3. Number of Experts Used to Establish the Ground Truth for the Test Set and Qualifications of Those Experts

• For Precision, Cut-off, Interference, and Specificity Studies: The ground truth was established by preparing urine samples with known, spiked concentrations of the analytes. No human experts were used for this ground truth creation.
• For Method Comparison Studies (Clinical Samples): The ground truth was established by GC/MS (Gas Chromatography/Mass Spectrometry), which is a highly accurate and generally accepted confirmatory method for drug testing. No human experts were involved in establishing this ground truth, as it is an analytical chemical method.

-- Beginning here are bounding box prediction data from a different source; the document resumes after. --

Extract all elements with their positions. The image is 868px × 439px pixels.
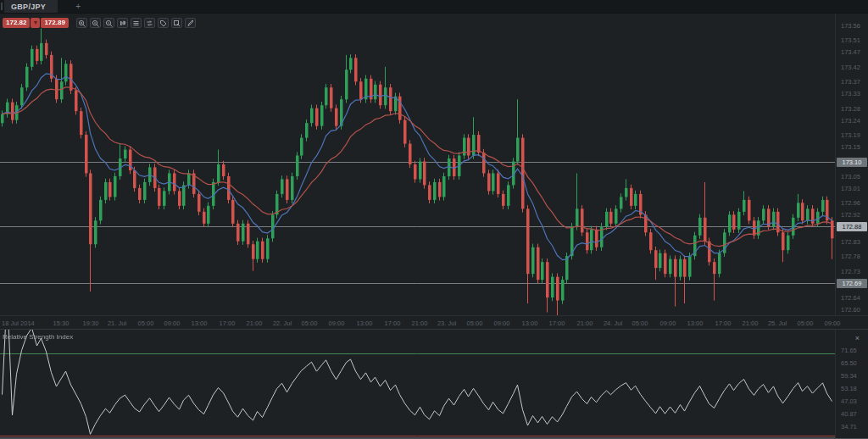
rsi-panel: Relative Strength Index × 71.6565.5059.3… bbox=[0, 329, 868, 437]
price-tick-label: 173.01 bbox=[841, 185, 860, 192]
time-tick-label: 21. Jul bbox=[108, 320, 126, 327]
price-tick-label: 173.19 bbox=[841, 131, 860, 139]
chart-type-button[interactable] bbox=[117, 18, 128, 28]
sell-price-button[interactable]: 172.82 bbox=[3, 18, 30, 28]
time-tick-label: 17:00 bbox=[385, 320, 401, 327]
zoom-in-button[interactable] bbox=[76, 18, 87, 28]
price-tick-label: 173.15 bbox=[841, 143, 860, 151]
edit-button[interactable] bbox=[171, 18, 182, 28]
rsi-tick-label: 53.18 bbox=[841, 385, 857, 392]
time-tick-label: 09:00 bbox=[164, 320, 181, 327]
price-line-label: 173.10 bbox=[837, 158, 867, 167]
time-tick-label: 05:00 bbox=[798, 320, 814, 327]
time-tick-label: 05:00 bbox=[632, 320, 648, 327]
tab-gbpjpy[interactable]: GBP/JPY bbox=[4, 0, 58, 13]
price-tick-label: 172.64 bbox=[841, 294, 860, 302]
price-tick-label: 173.51 bbox=[841, 36, 860, 44]
time-tick-label: 13:00 bbox=[357, 320, 373, 327]
time-tick-label: 05:00 bbox=[467, 320, 483, 327]
rsi-axis[interactable]: × 71.6565.5059.3453.1847.0340.8734.71 bbox=[835, 330, 868, 438]
rsi-tick-label: 34.71 bbox=[841, 423, 857, 431]
zoom-reset-button[interactable] bbox=[103, 18, 114, 28]
time-tick-label: 24. Jul bbox=[604, 320, 622, 327]
rsi-tick-label: 59.34 bbox=[841, 372, 857, 380]
price-tick-label: 172.60 bbox=[841, 306, 860, 314]
compare-icon bbox=[146, 19, 153, 27]
tag-button[interactable] bbox=[158, 18, 169, 28]
rsi-chart-canvas[interactable] bbox=[0, 330, 835, 438]
time-tick-label: 09:00 bbox=[494, 320, 510, 327]
price-tick-label: 172.83 bbox=[841, 238, 860, 246]
tag-icon bbox=[159, 19, 167, 27]
time-tick-label: 09:00 bbox=[825, 320, 841, 327]
time-tick-label: 21:00 bbox=[743, 320, 759, 327]
price-tick-label: 173.28 bbox=[841, 105, 860, 113]
time-tick-label: 18 Jul 2014 bbox=[2, 320, 35, 327]
price-axis[interactable]: 173.56173.51173.47173.42173.37173.33173.… bbox=[835, 14, 868, 315]
rsi-tick-label: 47.03 bbox=[841, 397, 857, 405]
chart-tool-buttons bbox=[76, 18, 196, 28]
time-tick-label: 17:00 bbox=[549, 320, 565, 327]
chart-tab-bar: GBP/JPY + bbox=[0, 0, 868, 14]
time-axis[interactable]: 18 Jul 201415:3019:3021. Jul05:0009:0013… bbox=[0, 315, 868, 329]
zoom-out-button[interactable] bbox=[90, 18, 101, 28]
price-tick-label: 173.05 bbox=[841, 173, 860, 181]
price-tick-label: 173.33 bbox=[841, 90, 860, 97]
rsi-tick-label: 65.50 bbox=[841, 359, 857, 367]
time-tick-label: 22. Jul bbox=[273, 320, 292, 327]
time-tick-label: 25. Jul bbox=[768, 320, 787, 327]
time-tick-label: 09:00 bbox=[329, 320, 345, 327]
price-tick-label: 173.37 bbox=[841, 78, 860, 86]
time-tick-label: 21:00 bbox=[247, 320, 263, 327]
time-tick-label: 15:30 bbox=[53, 320, 70, 327]
edit-icon bbox=[173, 19, 181, 27]
indicator-list-icon bbox=[132, 19, 140, 27]
price-tick-label: 172.96 bbox=[841, 199, 860, 207]
price-tick-label: 173.47 bbox=[841, 48, 860, 56]
rsi-close-icon[interactable]: × bbox=[855, 335, 860, 342]
chart-type-icon bbox=[119, 19, 126, 27]
time-tick-label: 17:00 bbox=[715, 320, 732, 327]
panel-handle[interactable] bbox=[1, 3, 3, 10]
time-tick-label: 05:00 bbox=[138, 320, 154, 327]
new-tab-button[interactable]: + bbox=[70, 0, 86, 13]
draw-button[interactable] bbox=[185, 18, 196, 28]
time-tick-label: 13:00 bbox=[687, 320, 704, 327]
price-tick-label: 172.78 bbox=[841, 253, 860, 260]
price-tick-label: 172.73 bbox=[841, 268, 860, 275]
time-tick-label: 17:00 bbox=[220, 320, 236, 327]
time-tick-label: 13:00 bbox=[192, 320, 208, 327]
chart-toolbar: 172.82 ▼ 172.89 bbox=[3, 18, 196, 28]
quote-buttons: 172.82 ▼ 172.89 bbox=[3, 18, 69, 28]
time-tick-label: 23. Jul bbox=[437, 320, 456, 327]
zoom-reset-icon bbox=[105, 19, 113, 27]
trading-platform-window: GBP/JPY + 172.82 ▼ 172.89 173.56173.5117… bbox=[0, 0, 868, 439]
tab-label: GBP/JPY bbox=[11, 3, 46, 11]
time-tick-label: 21:00 bbox=[412, 320, 428, 327]
time-tick-label: 21:00 bbox=[577, 320, 593, 327]
rsi-title: Relative Strength Index bbox=[3, 333, 73, 341]
rsi-tick-label: 71.65 bbox=[841, 347, 857, 354]
price-tick-label: 173.56 bbox=[841, 22, 860, 30]
price-line-label: 172.69 bbox=[837, 279, 867, 288]
zoom-in-icon bbox=[78, 19, 86, 27]
price-line-label: 172.88 bbox=[837, 222, 867, 231]
price-tick-label: 173.24 bbox=[841, 117, 860, 125]
time-tick-label: 09:00 bbox=[660, 320, 676, 327]
rsi-tick-label: 40.87 bbox=[841, 410, 857, 418]
indicator-list-button[interactable] bbox=[131, 18, 142, 28]
time-tick-label: 13:00 bbox=[522, 320, 538, 327]
candlestick-chart-canvas[interactable] bbox=[0, 14, 835, 315]
buy-price-button[interactable]: 172.89 bbox=[41, 18, 68, 28]
price-tick-label: 172.92 bbox=[841, 211, 860, 219]
zoom-out-icon bbox=[92, 19, 99, 27]
compare-button[interactable] bbox=[144, 18, 155, 28]
price-direction-down-icon: ▼ bbox=[31, 18, 40, 28]
price-chart-panel: 172.82 ▼ 172.89 173.56173.51173.47173.42… bbox=[0, 14, 868, 315]
price-tick-label: 173.42 bbox=[841, 64, 860, 71]
draw-icon bbox=[186, 19, 194, 27]
time-tick-label: 05:00 bbox=[302, 320, 318, 327]
time-tick-label: 19:30 bbox=[83, 320, 99, 327]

4. Adjudication Method for the Test Set

• Precision, Cut-off, Interference, and Specificity Studies: Ground truth was based on spiked concentrations. Discrepancies between expected results and device results were noted and analyzed, but no adjudication by human experts was described as the samples had known concentrations.
• Method Comparison Studies (Clinical Samples): The device results were compared directly to the GC/MS results. Discordant results are presented, but there is no mention of an adjudication process (e.g., by experts) to resolve these discrepancies in the context of the study's conclusions. GC/MS results are generally considered the gold standard for confirmation.
• Lay-user Study: The ground truth was established by GC/MS for the spiked samples. The lay-users' interpretations of the device results were compared to these GC/MS confirmed concentrations.

5. If a Multi-Reader Multi-Case (MRMC) Comparative Effectiveness Study was done, If so, what was the effect size of how much human readers improve with AI vs without AI assistance

• No, an MRMC comparative effectiveness study was not performed.
• These devices are qualitative urine drug screening tests for direct visual interpretation. They are not AI-assisted imaging or diagnostic devices that would typically involve human readers interpreting complex images with or without AI assistance. The "Viewers" mentioned in the method comparison study are likely laboratory assistants reading the test strips, and their role is to interpret the visual lines on the test, not to make complex diagnostic decisions.

6. If a Standalone (i.e. algorithm only without human-in-the loop performance) was done

• Yes, a standalone performance was done for the device itself. The device itself is a standalone, rapid immunoassay that produces a visual result inherently. There is no separate "algorithm" being evaluated beyond the chemical assay's performance.
• The "Precision" studies and "Cut-off" studies directly demonstrate the device's performance in detecting specific concentrations without human interpretation variability influencing the reported percentage agreements at extreme concentrations.
• The "Method Comparison Studies" compare the device's visual output (as interpreted by "Viewers") directly against GC/MS. This is a measure of the device's accuracy in producing a result that then is read.

7. The Type of Ground Truth Used (expert consensus, pathology, outcomes data, etc.)

• Spiked Samples (for Precision, Cut-off, Interference, Specificity, and Lay-user Studies): Known concentrations of target analytes (Cannabinoids, MDMA) added to urine. This is a highly controlled laboratory method to establish ground truth.
• Gas Chromatography/Mass Spectrometry (GC/MS) (for Method Comparison Studies and confirmation for Lay-user Study samples): This is an advanced analytical chemical method, considered a gold standard for confirming the presence and concentration of drugs in urine.

8. The Sample Size for the Training Set

• Not applicable. These are lateral flow immunochromatographic assays, not machine learning or AI models with "training sets." The device's performance is based on its chemical and biological components, which are designed and manufactured, not "trained" in the computational sense.

9. How the Ground Truth for the Training Set Was Established

• Not applicable, as there is no training set for this type of device.